→ ASSIGNED TASK: Only the pictures are to be dropped, and the rest of the data should be copied exactly.

*** RECORD SET ***

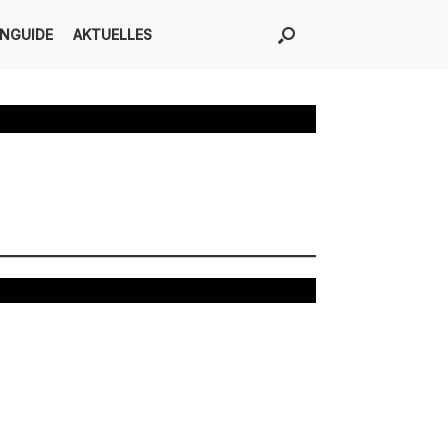
ENGUIDE
AKTUELLES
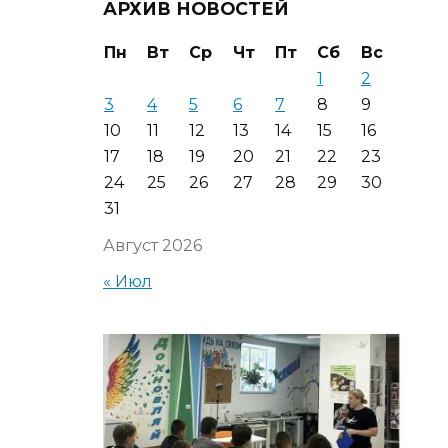
АРХИВ НОВОСТЕЙ
Пн
Вт
Ср
Чт
Пт
Сб
Вс
1
2
3
4
5
6
7
8
9
10
11
12
13
14
15
16
17
18
19
20
21
22
23
24
25
26
27
28
29
30
31
Август 2026
« Июл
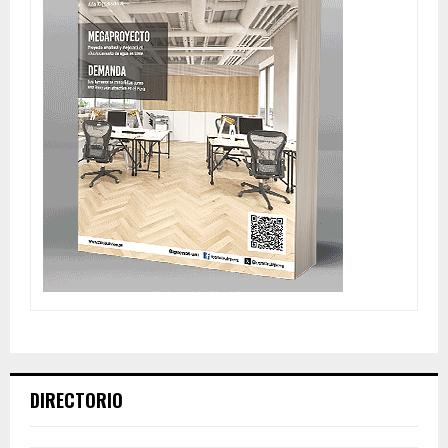
DIRECTORIO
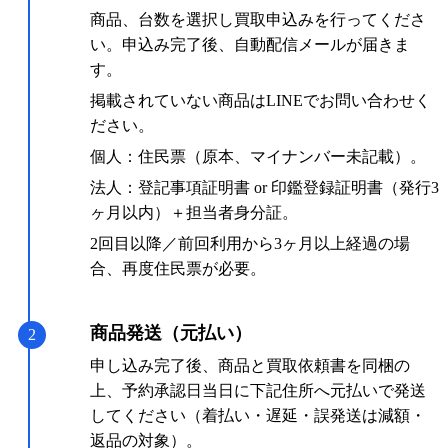
商品、台数を選択し買取申込みを行ってくださ
い。申込み完了後、自動配信メールが届きま
す。
掲載されていない商品はLINEでお問い合わせく
ださい。
個人：住民票（原本、マイナンバー未記載）。
法人：登記事項証明書 or 印鑑登録証明書（発行3
ヶ月以内）＋担当者身分証。
2回目以降／前回利用から3ヶ月以上経過の場
合、再度住民票が必要。
商品発送（元払い）
2
申し込み完了後、商品と買取依頼書を同梱の
上、予約承認日当日に下記住所へ元払いで発送
してください（着払い・遅延・誤発送は減額・
返品の対象）。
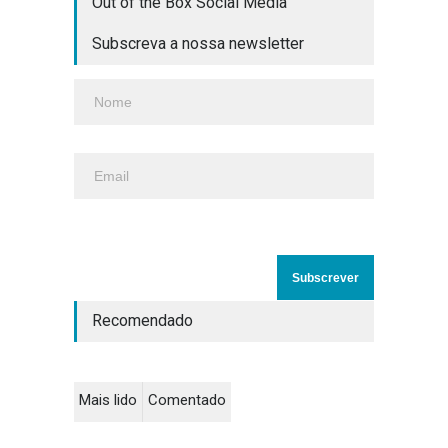
Out of the Box Social Media
Subscreva a nossa newsletter
Recomendado
Mais lido
Comentado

*** End of RECORD SET ***

→ THE COMPLETED TASK:
ENGUIDE
AKTUELLES
АРХИВ НОВОСТЕЙ
Пн
Вт
Ср
Чт
Пт
Сб
Вс
1
2
3
4
5
6
7
8
9
10
11
12
13
14
15
16
17
18
19
20
21
22
23
24
25
26
27
28
29
30
31
Август 2026
« Июл
DIRECTORIO
商品、台数を選択し買取申込みを行ってくださ
い。申込み完了後、自動配信メールが届きま
す。
掲載されていない商品はLINEでお問い合わせく
ださい。
個人：住民票（原本、マイナンバー未記載）。
法人：登記事項証明書 or 印鑑登録証明書（発行3
ヶ月以内）＋担当者身分証。
2回目以降／前回利用から3ヶ月以上経過の場
合、再度住民票が必要。
商品発送（元払い）
2
申し込み完了後、商品と買取依頼書を同梱の
上、予約承認日当日に下記住所へ元払いで発送
してください（着払い・遅延・誤発送は減額・
返品の対象）。
Out of the Box Social Media
Subscreva a nossa newsletter
Recomendado
Mais lido
Comentado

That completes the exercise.